Before he was stabbed, Araji was beaten by the crowd of youths and had his head smashed with a rock.

Judge Doug Moss described the swarming as “a cowardly attack” on a man who was defenceless and lying on the ground.

“For the rest of your lives, you two . . . are going to have to carry (this) with you. . . . The community will know you were the ones who were involved in this incident that resulted in the death of Araji,” Moss told Baker and Wilmarth.

Araji’s mother Yvonne and fiancee Mounira Zeidan sat in the front row of the courtroom Thursday, occasionally dabbing tears, as Halyk described Araji’s last moments.

Wilmarth and Baker’s families also attended court, sitting on the opposite side of the courtroom.

Halyk described how the fight in Waterfront Park started just before 1:30 a.m. on

June 30 after a group of up to 60 young people were “partying and drinking in the park” that night.Araji and his friend Peter Stiak were walking past the teens when one of the youths asked them, “What are you looking at?”

A verbal sparring match followed, then one of the teens put his arm around Araji

and sucker-punched him,

said Halyk. At that point, witnesses said Stiak pulled out a crowbar and “swung the crowbar at the youth who had sucker-punched Araji,” said Halyk, eventually hitting one of the teens. Another teen who was brandishing a knife began to chase Stiak, at one point lunging at him and threatening to kill him, she said.

When Stiak ran to call the SeaBus security officers a short distance away, the group of angry youths surrounded Araji. One of them, a 14-year-old who has since been charged with aggravated assault, took a large rock or piece of concrete about a foot long and smashed Araji over the head with it, stunning him and knocking him to the ground, said Halyk.

A number of the teens, including Baker and Wilmarth, then dogpiled on top of Araji and started punching and kicking him, said Halyk.

Witnesses described seeing Wilmarth “beating Araji as fast as he could,” using both hands, said Halyk. “Another witness said she saw him punch Araji in the face.”

Two witnesses described watching Baker line up and kick Araji twice in the head “then kick him again,” said Halyk. They also saw Baker kicking Araji in the ribs, back and stomach.

While neither Baker or Wilmarth delivered the fatal assault “they did take the opportunity to beat him,” she said.

Wilmarth’s lawyer Michael Mines asked the judge to consider a discharge for his client, saying he was remorseful and a criminal record would make it difficult for him to visit his father in the United States.

Wilmarth’s punching of Araji only lasted “a number of seconds,” said Mines. “He certainly wasn’t the leader of that group.”

Baker’s lawyer Sarah Rauch described Baker as having a severe drug and alcohol problem during the time when the attack took place. When he hung around with Wilmarth, “there was never any question about what they were going to do.

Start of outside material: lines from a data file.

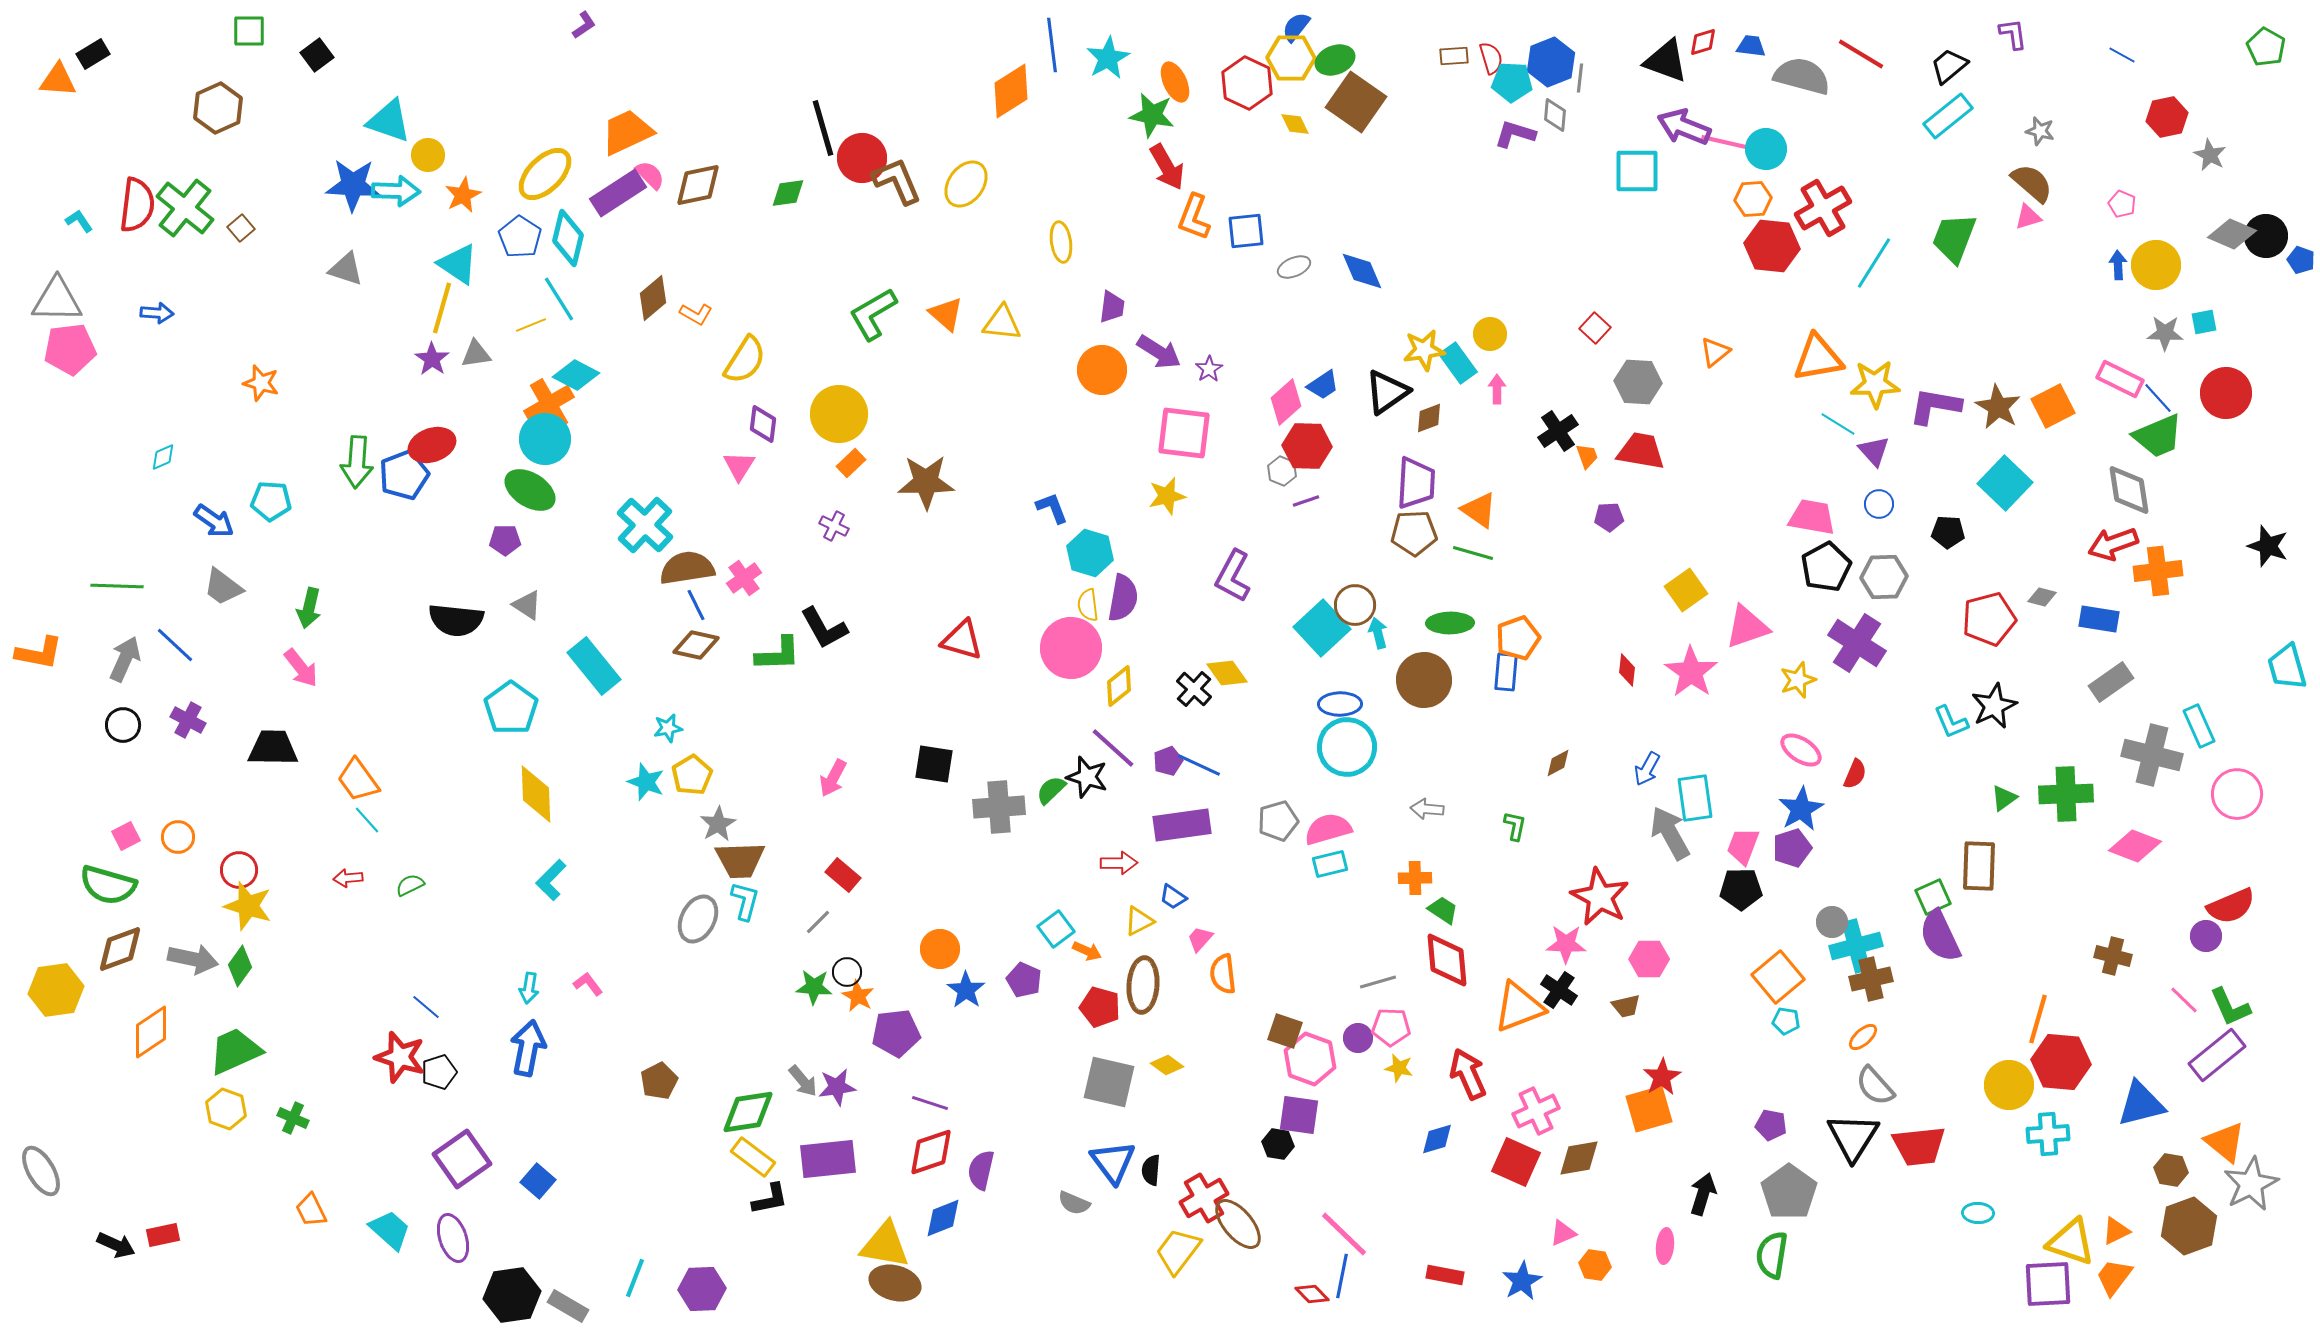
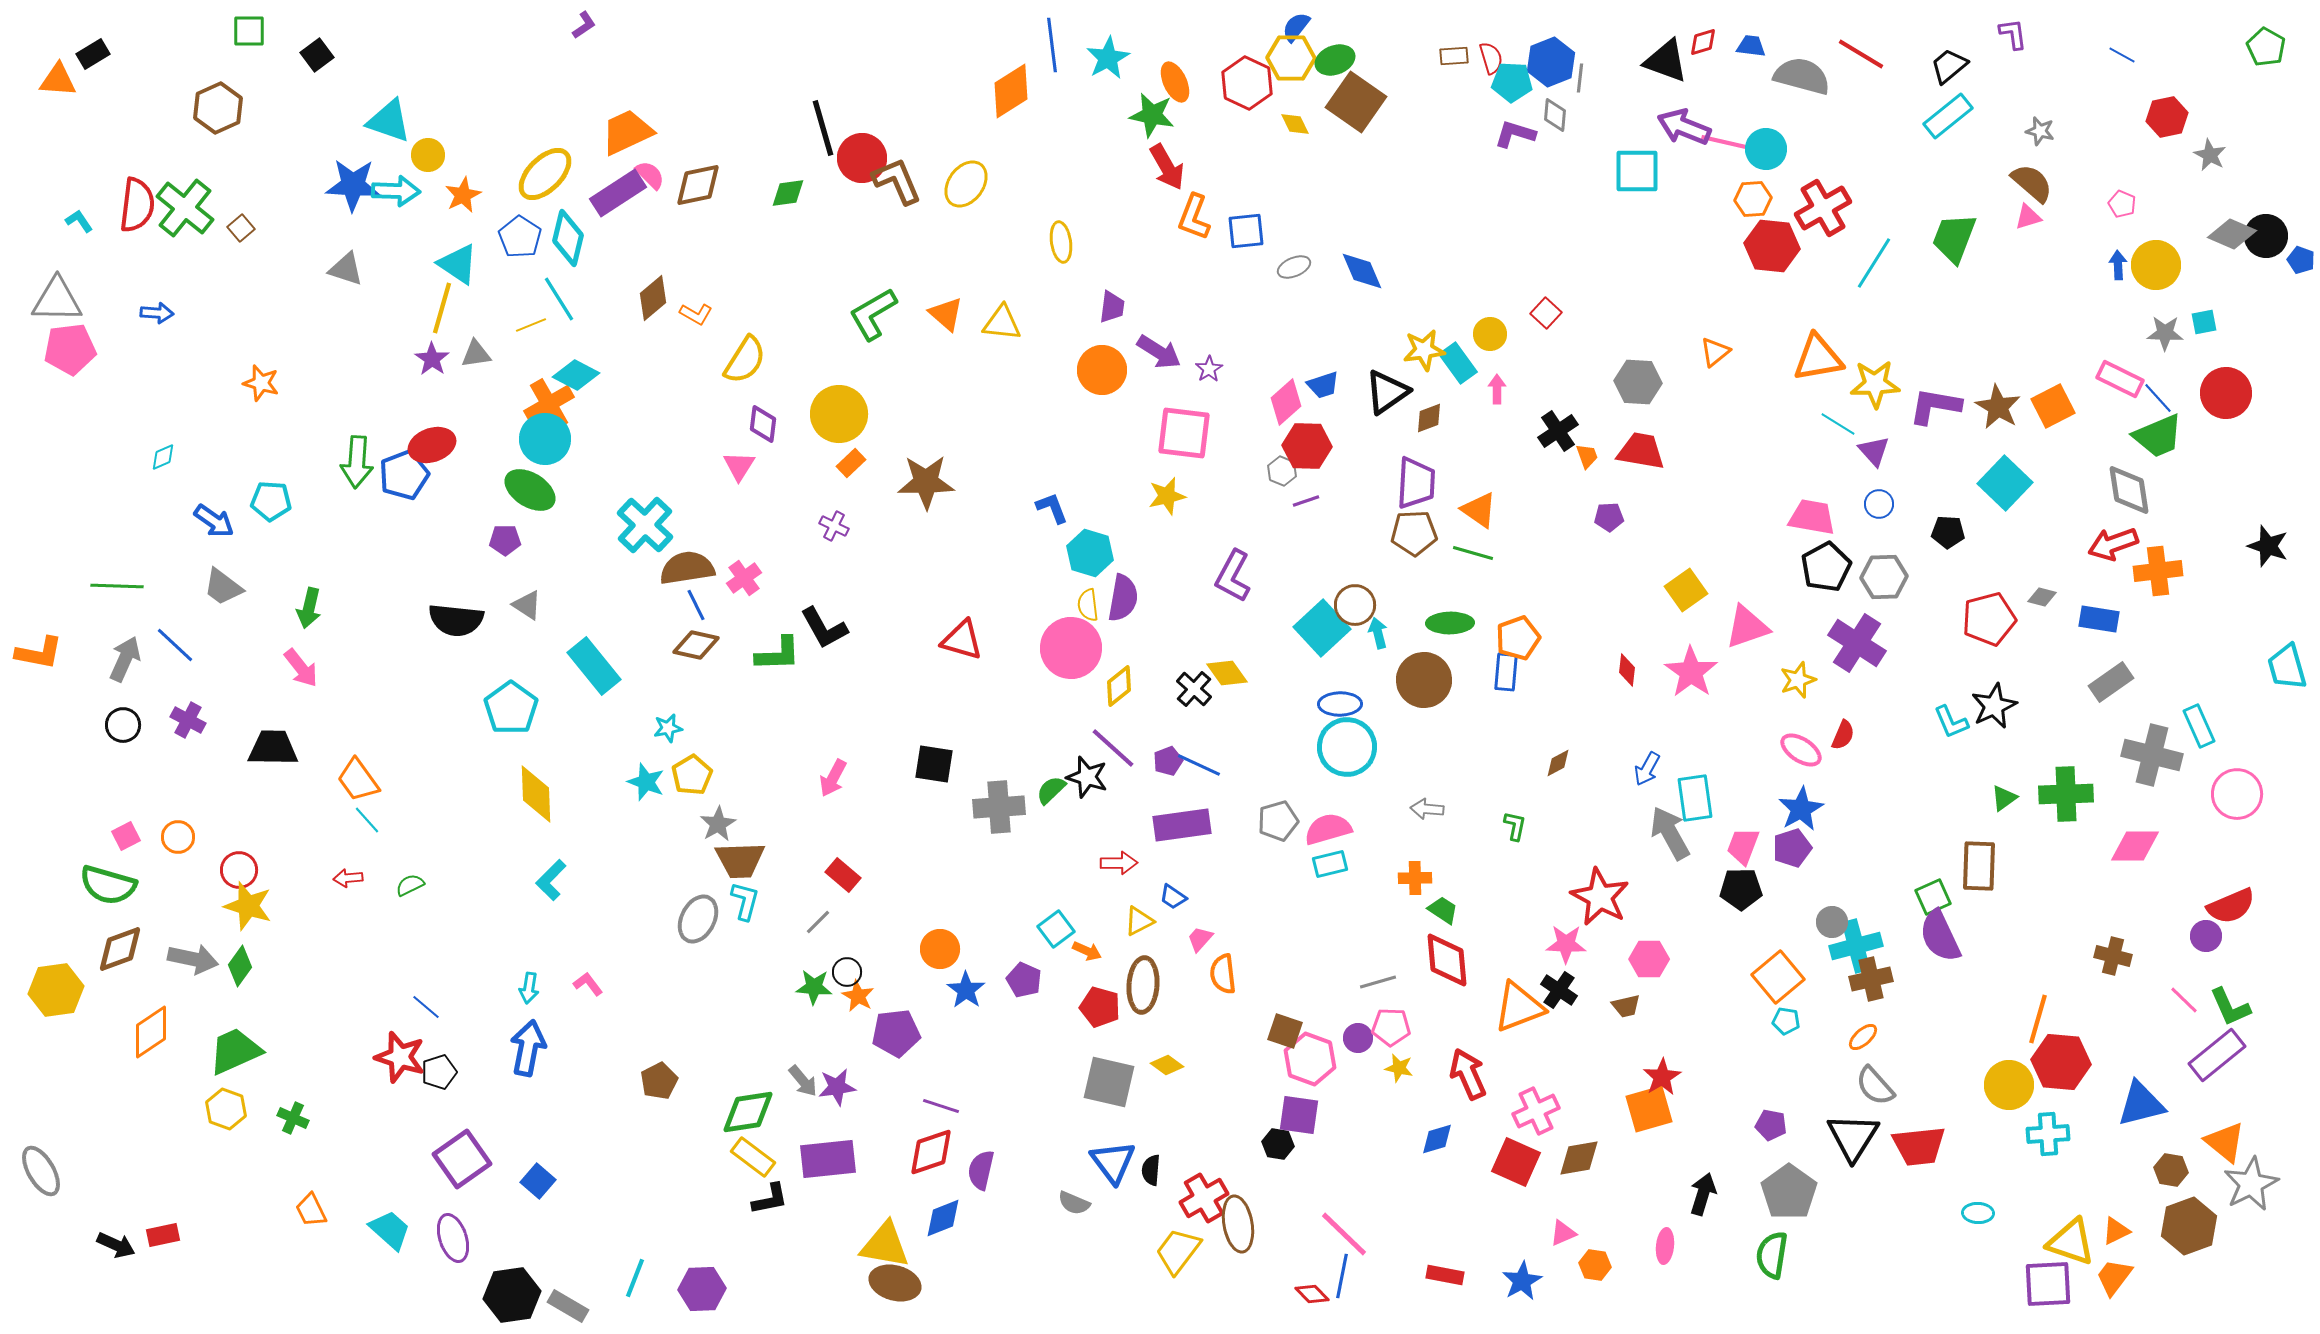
red square at (1595, 328): moved 49 px left, 15 px up
blue trapezoid at (1323, 385): rotated 16 degrees clockwise
red semicircle at (1855, 774): moved 12 px left, 39 px up
pink diamond at (2135, 846): rotated 21 degrees counterclockwise
purple line at (930, 1103): moved 11 px right, 3 px down
brown ellipse at (1238, 1224): rotated 30 degrees clockwise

They were going to drink heavily, every day and every night,” she said.

Rauch said Baker told her “this incident had changed his life.” The defence lawyer said her client found it difficult to read the victim impact statement from Araji’s mother. “He wants her to know how deeply he feels sorry for the incident,” said Rauch.

Rauch said Baker denies kicking Araji in the head, but admits he “snapped” when he saw his cousin get hit by Araji’s friend. “He jumped in and kicked him (Araji) four or five times.”

Moss ordered Baker not to leave his home during his three months of house arrest except with his parents or to go to a residential drug and alcohol treatment program.

Wilmarth was ordered to obey a curfew from 11 p.m. to 6 a.m. seven days a week during the first three months of his suspended sentence. Both men were banned from drinking, having contact with each other and from going to Waterfront Park. They were also ordered not to possess weapons.